Collected data:
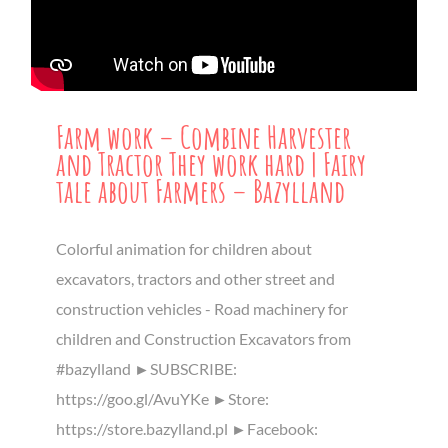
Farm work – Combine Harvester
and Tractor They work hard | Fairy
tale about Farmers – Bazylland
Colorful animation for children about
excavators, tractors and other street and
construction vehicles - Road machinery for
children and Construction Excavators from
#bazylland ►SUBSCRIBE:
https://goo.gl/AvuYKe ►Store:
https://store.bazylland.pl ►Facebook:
==
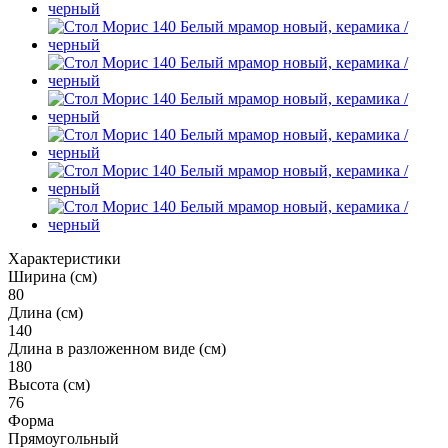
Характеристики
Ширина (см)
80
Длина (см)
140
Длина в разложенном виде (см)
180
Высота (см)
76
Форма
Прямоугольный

Task brief:
Retype only this portion of the data above: the line containing "Длина в разложенном виде (см)", the line containing "Прямоугольный", and all lines between them, exactly.

Problem solution:
Длина в разложенном виде (см)
180
Высота (см)
76
Форма
Прямоугольный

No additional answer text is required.